> _PROVIDED DATA_
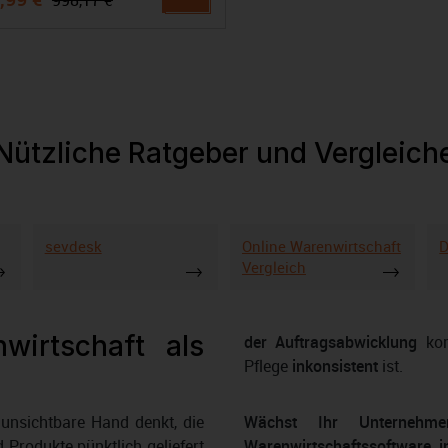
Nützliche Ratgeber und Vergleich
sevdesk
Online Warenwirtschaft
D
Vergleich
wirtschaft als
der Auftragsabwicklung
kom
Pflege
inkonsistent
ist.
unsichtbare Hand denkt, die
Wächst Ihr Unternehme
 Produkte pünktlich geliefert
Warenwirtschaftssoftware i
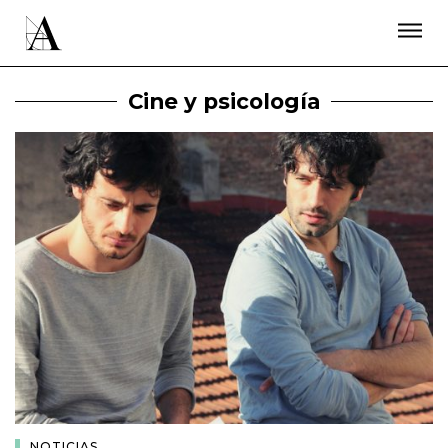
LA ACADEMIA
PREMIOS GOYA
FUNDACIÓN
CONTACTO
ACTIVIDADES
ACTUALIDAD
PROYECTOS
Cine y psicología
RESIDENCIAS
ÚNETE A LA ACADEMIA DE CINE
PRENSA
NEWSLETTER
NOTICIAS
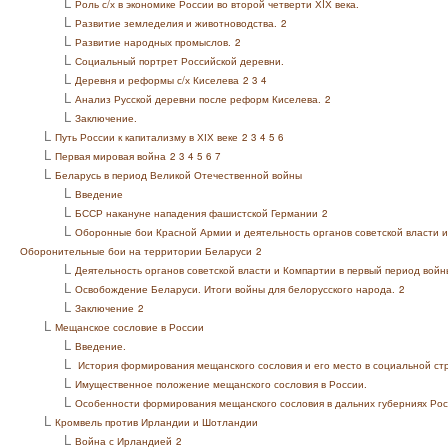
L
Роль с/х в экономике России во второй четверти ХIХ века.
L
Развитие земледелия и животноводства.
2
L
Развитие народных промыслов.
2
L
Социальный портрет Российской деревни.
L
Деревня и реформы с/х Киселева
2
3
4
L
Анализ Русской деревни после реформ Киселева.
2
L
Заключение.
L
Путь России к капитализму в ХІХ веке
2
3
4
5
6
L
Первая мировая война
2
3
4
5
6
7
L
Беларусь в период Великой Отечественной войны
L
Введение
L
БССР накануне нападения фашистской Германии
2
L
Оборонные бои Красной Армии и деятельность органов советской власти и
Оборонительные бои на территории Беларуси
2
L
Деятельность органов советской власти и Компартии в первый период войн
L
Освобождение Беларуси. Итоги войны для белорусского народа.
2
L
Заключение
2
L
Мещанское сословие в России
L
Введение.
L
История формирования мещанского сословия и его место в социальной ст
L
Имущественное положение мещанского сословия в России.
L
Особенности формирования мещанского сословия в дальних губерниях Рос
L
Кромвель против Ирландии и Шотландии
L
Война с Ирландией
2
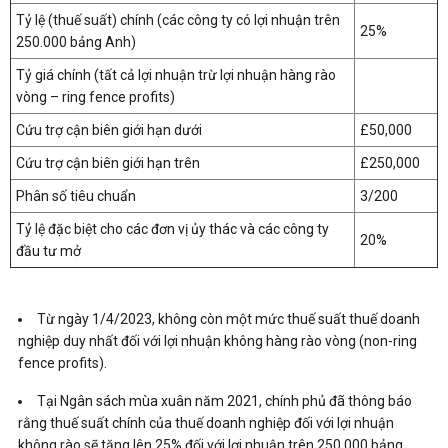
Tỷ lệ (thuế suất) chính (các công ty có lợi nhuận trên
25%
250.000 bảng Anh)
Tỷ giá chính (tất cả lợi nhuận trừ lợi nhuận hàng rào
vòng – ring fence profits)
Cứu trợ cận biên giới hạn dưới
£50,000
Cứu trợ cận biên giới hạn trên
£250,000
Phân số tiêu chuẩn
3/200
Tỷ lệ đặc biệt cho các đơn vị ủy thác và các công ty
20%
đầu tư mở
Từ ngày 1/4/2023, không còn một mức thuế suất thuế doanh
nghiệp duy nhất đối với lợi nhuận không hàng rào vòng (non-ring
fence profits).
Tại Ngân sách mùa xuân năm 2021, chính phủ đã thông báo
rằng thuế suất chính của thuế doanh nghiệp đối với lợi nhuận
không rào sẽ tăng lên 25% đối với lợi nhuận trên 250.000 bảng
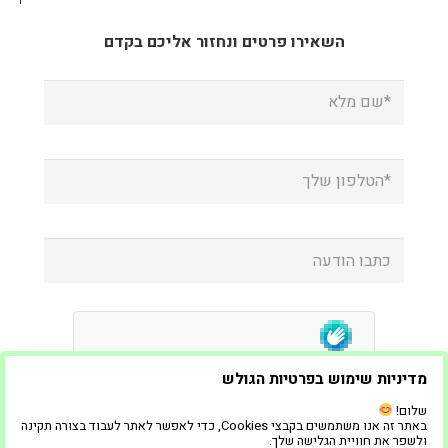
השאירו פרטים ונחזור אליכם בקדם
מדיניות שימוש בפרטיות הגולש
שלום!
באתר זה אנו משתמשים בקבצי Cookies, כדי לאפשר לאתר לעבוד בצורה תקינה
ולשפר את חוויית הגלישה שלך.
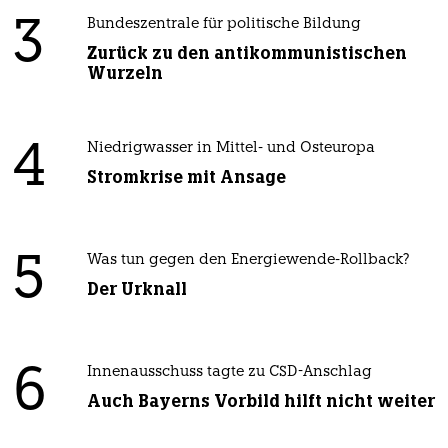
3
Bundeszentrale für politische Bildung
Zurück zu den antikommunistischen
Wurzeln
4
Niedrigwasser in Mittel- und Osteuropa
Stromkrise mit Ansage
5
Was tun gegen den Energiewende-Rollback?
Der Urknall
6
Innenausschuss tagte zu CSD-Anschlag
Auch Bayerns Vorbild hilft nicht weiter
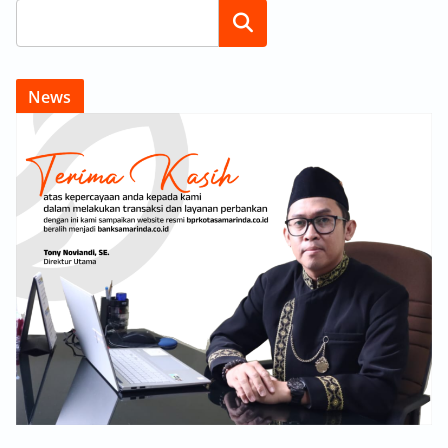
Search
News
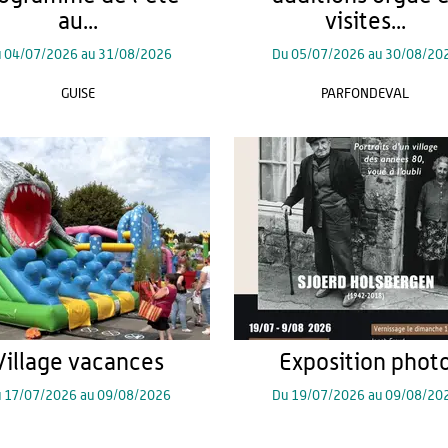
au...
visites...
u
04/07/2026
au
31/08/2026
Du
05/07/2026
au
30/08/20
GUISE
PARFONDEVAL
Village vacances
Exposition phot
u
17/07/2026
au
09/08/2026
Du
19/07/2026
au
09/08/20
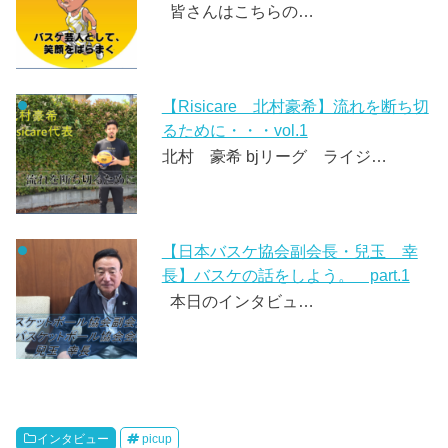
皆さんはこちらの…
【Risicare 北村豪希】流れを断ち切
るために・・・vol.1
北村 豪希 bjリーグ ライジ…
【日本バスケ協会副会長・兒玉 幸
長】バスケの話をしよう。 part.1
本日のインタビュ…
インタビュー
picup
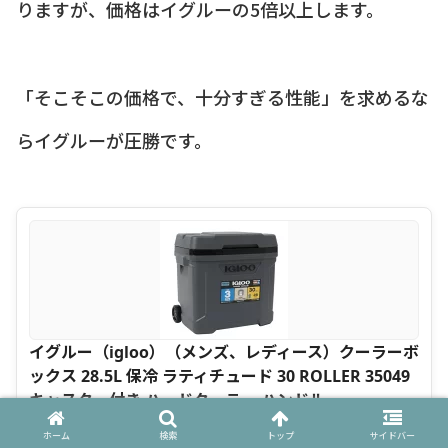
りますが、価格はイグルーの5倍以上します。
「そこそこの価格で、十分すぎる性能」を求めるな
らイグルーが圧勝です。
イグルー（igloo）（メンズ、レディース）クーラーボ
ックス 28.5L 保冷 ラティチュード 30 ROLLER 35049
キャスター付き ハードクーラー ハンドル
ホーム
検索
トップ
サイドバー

> _THE PROBLEM_
The records must be restated word for word, apart from any images.

> _EXERCISE RESULT_
Nützliche Ratgeber und Vergleich
sevdesk
Online Warenwirtschaft
D
Vergleich
wirtschaft als
der Auftragsabwicklung
kom
Pflege
inkonsistent
ist.
unsichtbare Hand denkt, die
Wächst Ihr Unternehme
 Produkte pünktlich geliefert
Warenwirtschaftssoftware i
LA ACADEMIA
PREMIOS GOYA
FUNDACIÓN
CONTACTO
ACTIVIDADES
ACTUALIDAD
PROYECTOS
Cine y psicología
RESIDENCIAS
ÚNETE A LA ACADEMIA DE CINE
PRENSA
NEWSLETTER
NOTICIAS
L
Роль с/х в экономике России во второй четверти ХIХ века.
L
Развитие земледелия и животноводства.
2
L
Развитие народных промыслов.
2
L
Социальный портрет Российской деревни.
L
Деревня и реформы с/х Киселева
2
3
4
L
Анализ Русской деревни после реформ Киселева.
2
L
Заключение.
L
Путь России к капитализму в ХІХ веке
2
3
4
5
6
L
Первая мировая война
2
3
4
5
6
7
L
Беларусь в период Великой Отечественной войны
L
Введение
L
БССР накануне нападения фашистской Германии
2
L
Оборонные бои Красной Армии и деятельность органов советской власти и
Оборонительные бои на территории Беларуси
2
L
Деятельность органов советской власти и Компартии в первый период войн
L
Освобождение Беларуси. Итоги войны для белорусского народа.
2
L
Заключение
2
L
Мещанское сословие в России
L
Введение.
L
История формирования мещанского сословия и его место в социальной ст
L
Имущественное положение мещанского сословия в России.
L
Особенности формирования мещанского сословия в дальних губерниях Рос
L
Кромвель против Ирландии и Шотландии
L
Война с Ирландией
2
Tỷ lệ (thuế suất) chính (các công ty có lợi nhuận trên
25%
250.000 bảng Anh)
Tỷ giá chính (tất cả lợi nhuận trừ lợi nhuận hàng rào
vòng – ring fence profits)
Cứu trợ cận biên giới hạn dưới
£50,000
Cứu trợ cận biên giới hạn trên
£250,000
Phân số tiêu chuẩn
3/200
Tỷ lệ đặc biệt cho các đơn vị ủy thác và các công ty
20%
đầu tư mở
Từ ngày 1/4/2023, không còn một mức thuế suất thuế doanh
nghiệp duy nhất đối với lợi nhuận không hàng rào vòng (non-ring
fence profits).
Tại Ngân sách mùa xuân năm 2021, chính phủ đã thông báo
rằng thuế suất chính của thuế doanh nghiệp đối với lợi nhuận
không rào sẽ tăng lên 25% đối với lợi nhuận trên 250.000 bảng
השאירו פרטים ונחזור אליכם בקדם
מדיניות שימוש בפרטיות הגולש
שלום!
באתר זה אנו משתמשים בקבצי Cookies, כדי לאפשר לאתר לעבוד בצורה תקינה
ולשפר את חוויית הגלישה שלך.
3
Bundeszentrale für politische Bildung
Zurück zu den antikommunistischen
Wurzeln
4
Niedrigwasser in Mittel- und Osteuropa
Stromkrise mit Ansage
5
Was tun gegen den Energiewende-Rollback?
Der Urknall
6
Innenausschuss tagte zu CSD-Anschlag
Auch Bayerns Vorbild hilft nicht weiter
Search
News
au...
visites...
u
04/07/2026
au
31/08/2026
Du
05/07/2026
au
30/08/20
GUISE
PARFONDEVAL
Village vacances
Exposition phot
u
17/07/2026
au
09/08/2026
Du
19/07/2026
au
09/08/20
皆さんはこちらの…
【Risicare 北村豪希】流れを断ち切
るために・・・vol.1
北村 豪希 bjリーグ ライジ…
【日本バスケ協会副会長・兒玉 幸
長】バスケの話をしよう。 part.1
本日のインタビュ…
インタビュー
picup
りますが、価格はイグルーの5倍以上します。
「そこそこの価格で、十分すぎる性能」を求めるな
らイグルーが圧勝です。
イグルー（igloo）（メンズ、レディース）クーラーボ
ックス 28.5L 保冷 ラティチュード 30 ROLLER 35049
キャスター付き ハードクーラー ハンドル
ホーム
検索
トップ
サイドバー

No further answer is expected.